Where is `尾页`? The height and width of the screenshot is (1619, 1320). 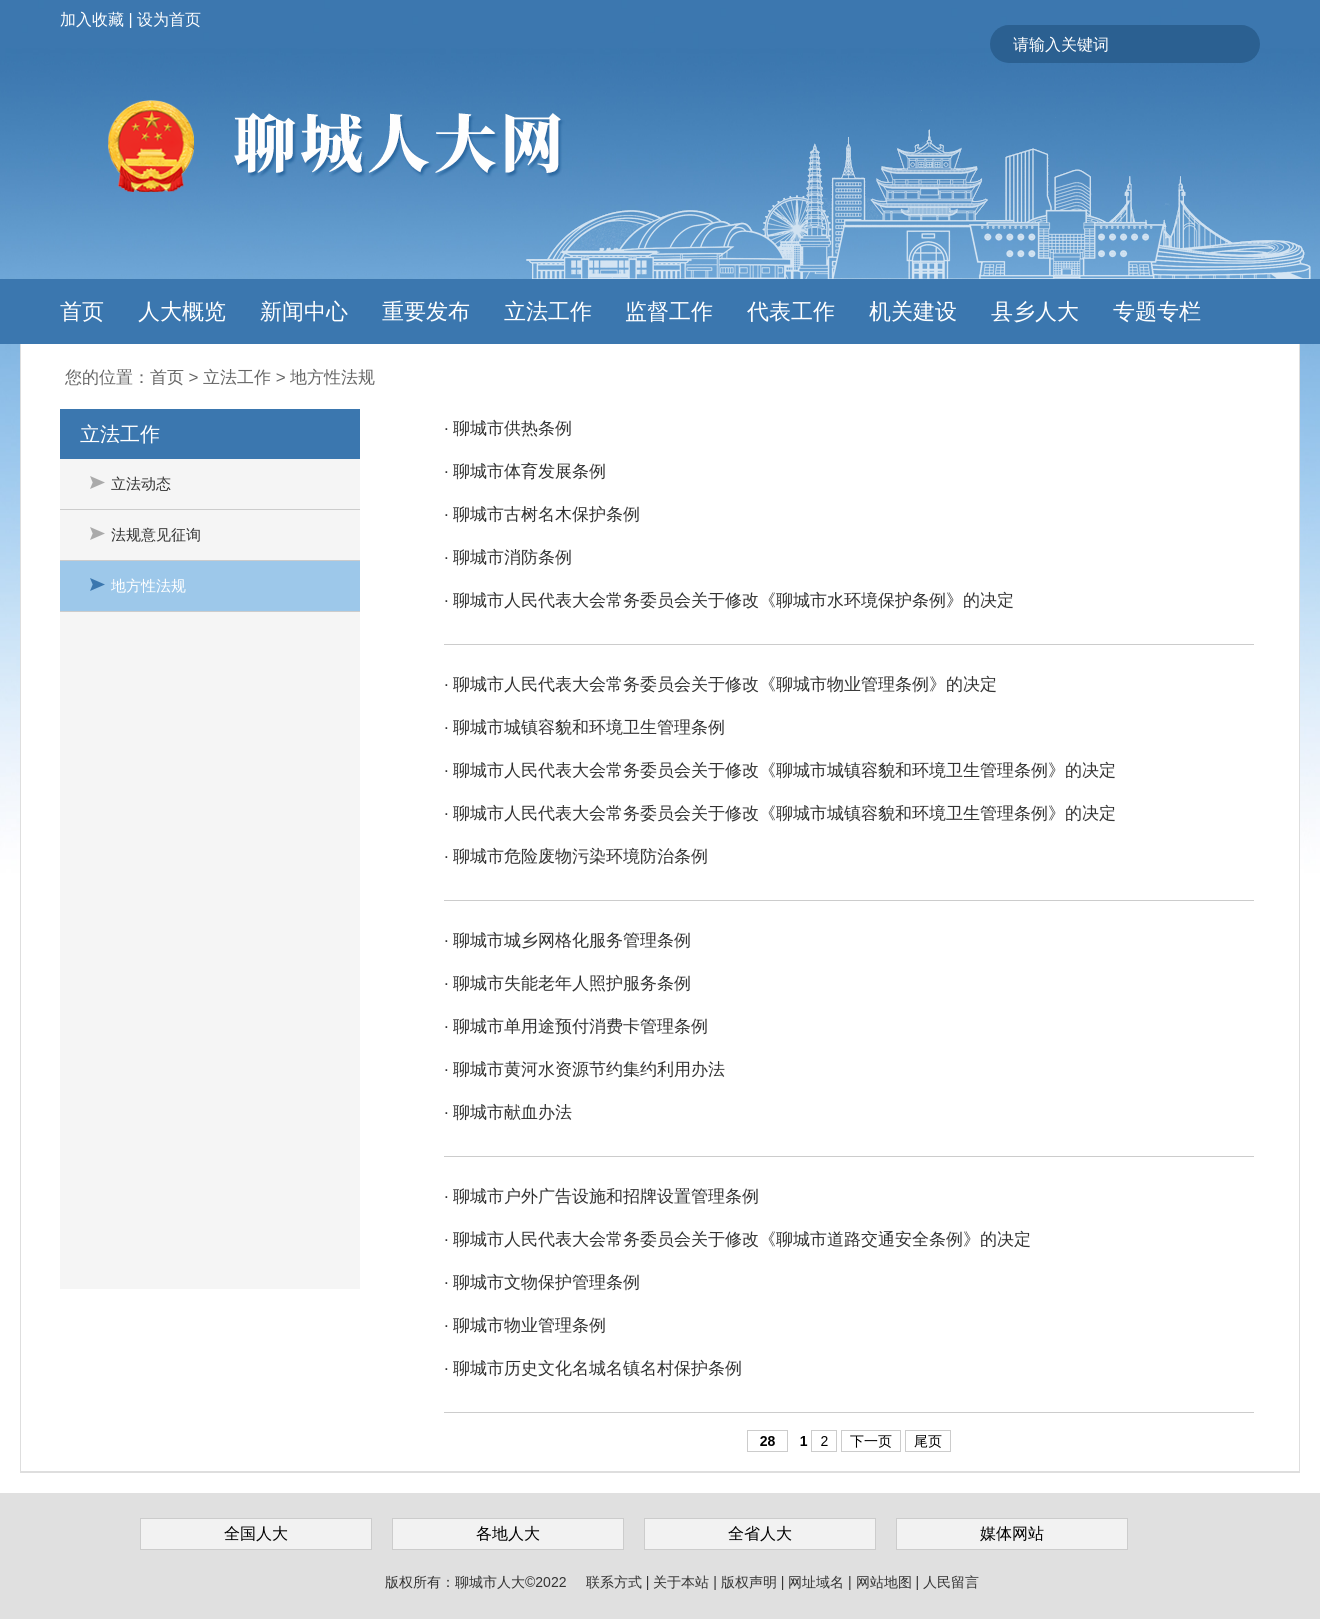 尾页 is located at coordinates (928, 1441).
==
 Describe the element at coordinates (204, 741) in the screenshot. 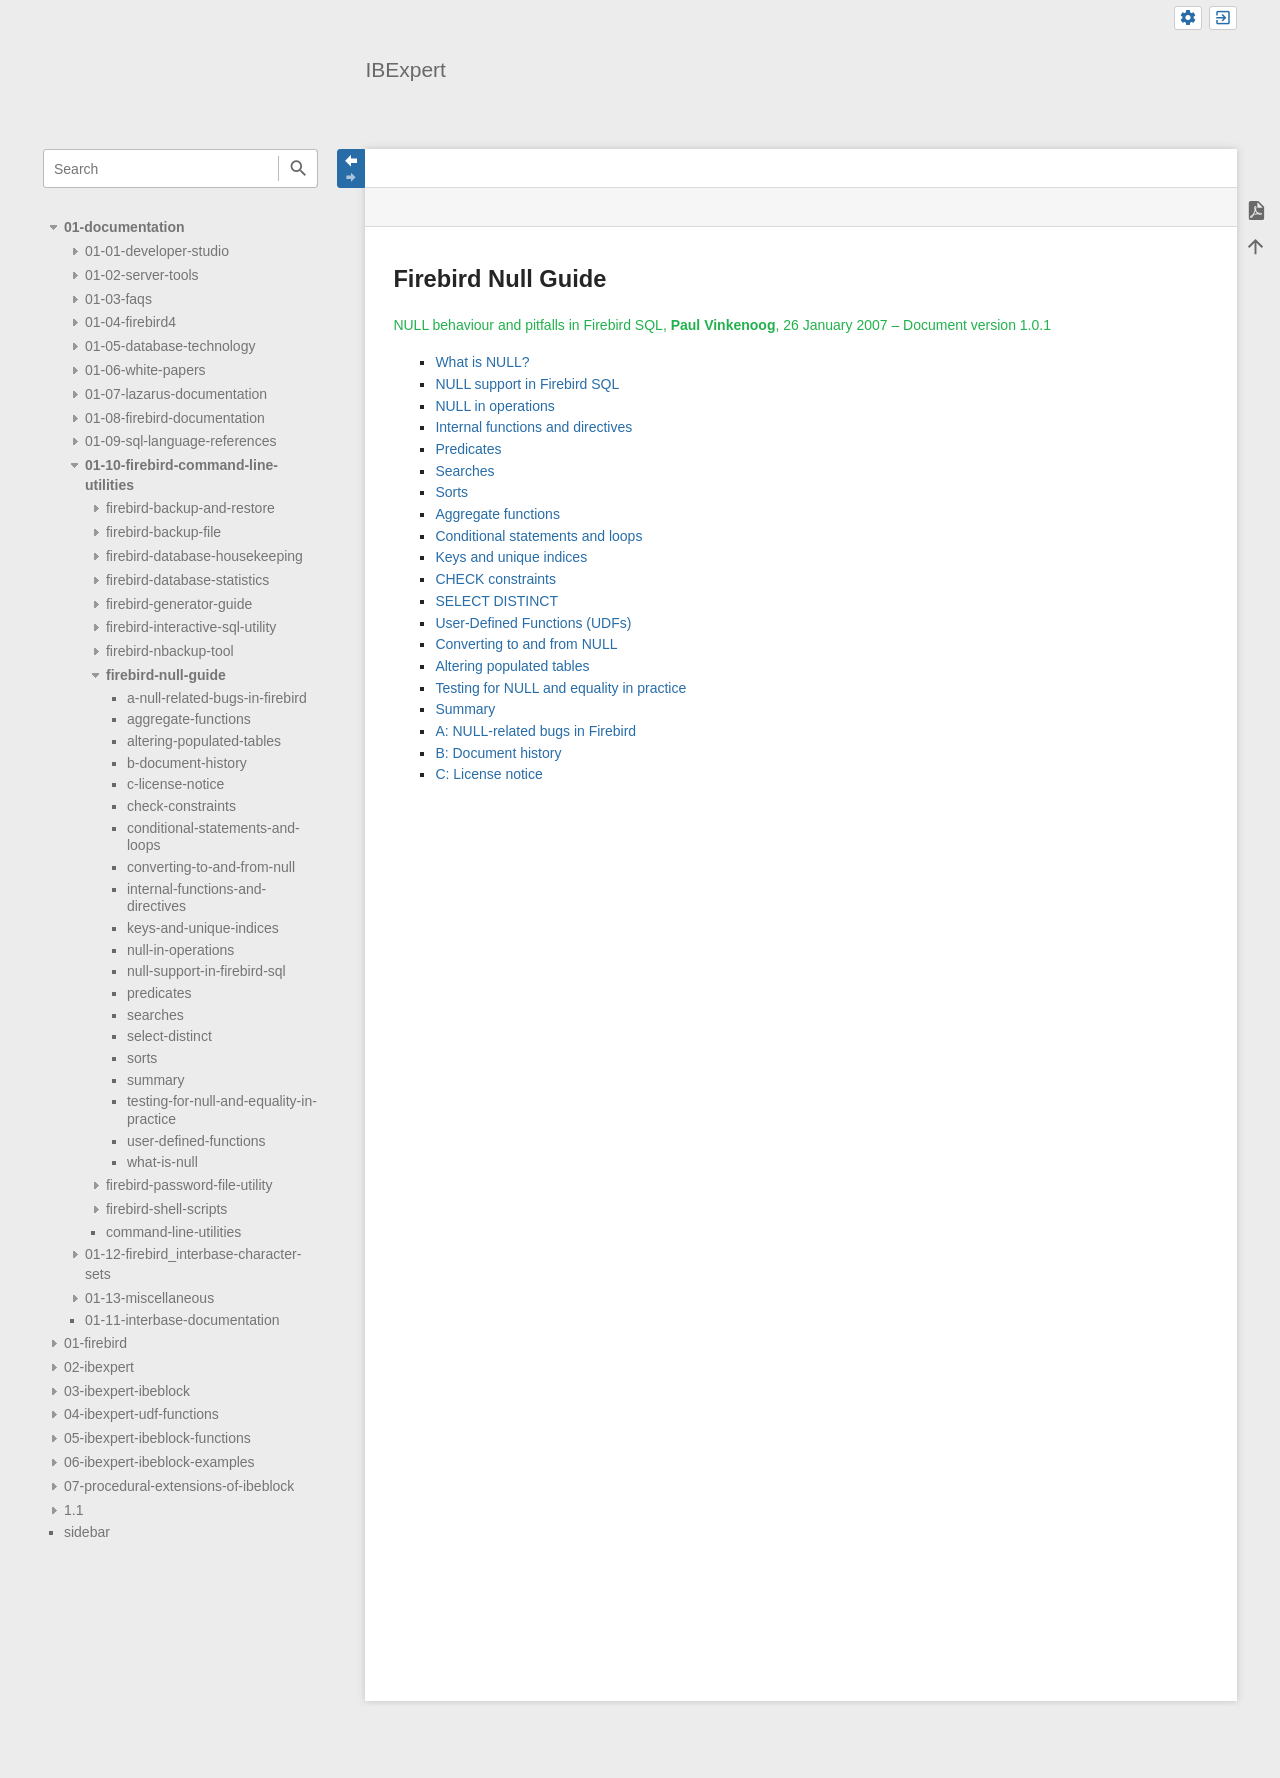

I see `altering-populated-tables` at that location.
==
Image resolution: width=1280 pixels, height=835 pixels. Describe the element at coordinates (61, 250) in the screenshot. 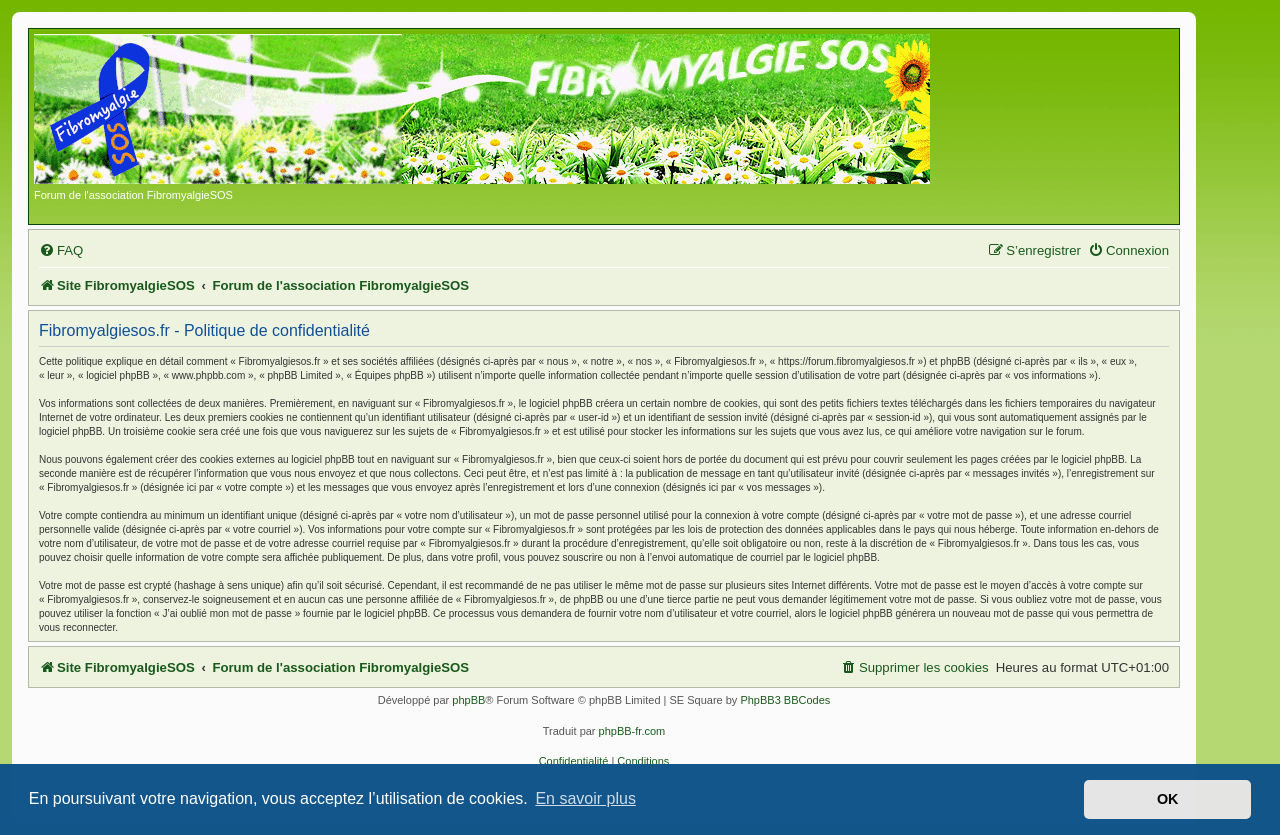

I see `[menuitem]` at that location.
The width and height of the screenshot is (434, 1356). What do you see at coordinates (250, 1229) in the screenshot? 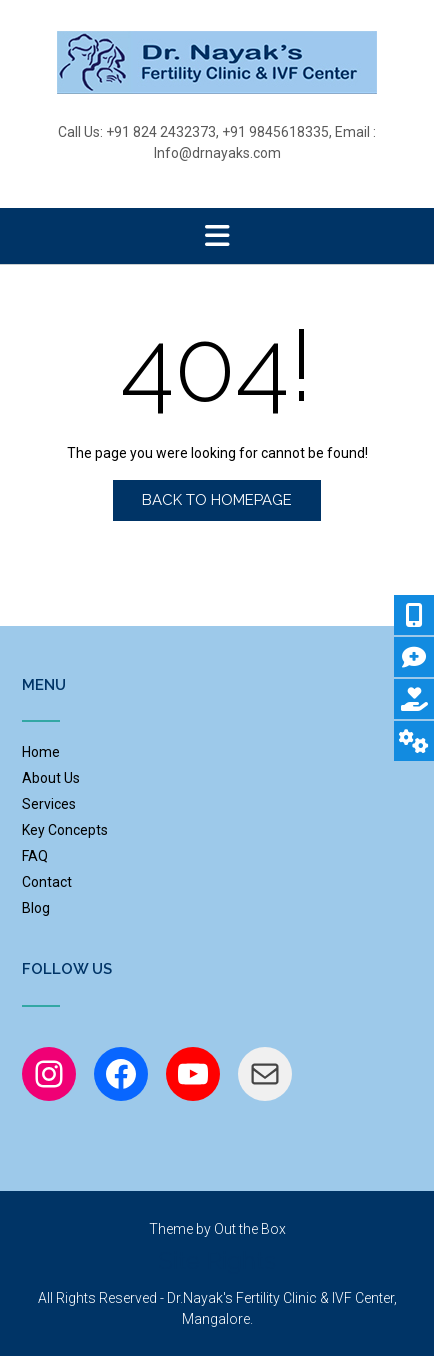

= EXERCISE INSTRUCTIONS =
From the material above, reproduce only what runs from the line holding "Image resolution: width=1280" down to the line holding "The width and", both included, pictures excluded.

= RESPONSE TO THIS EXERCISE =
Image resolution: width=1280 pixels, height=835 pixels. Describe the element at coordinates (61, 250) in the screenshot. 

I see `[menuitem]` at that location.
The width and height of the screenshot is (434, 1356). What do you see at coordinates (250, 1229) in the screenshot? 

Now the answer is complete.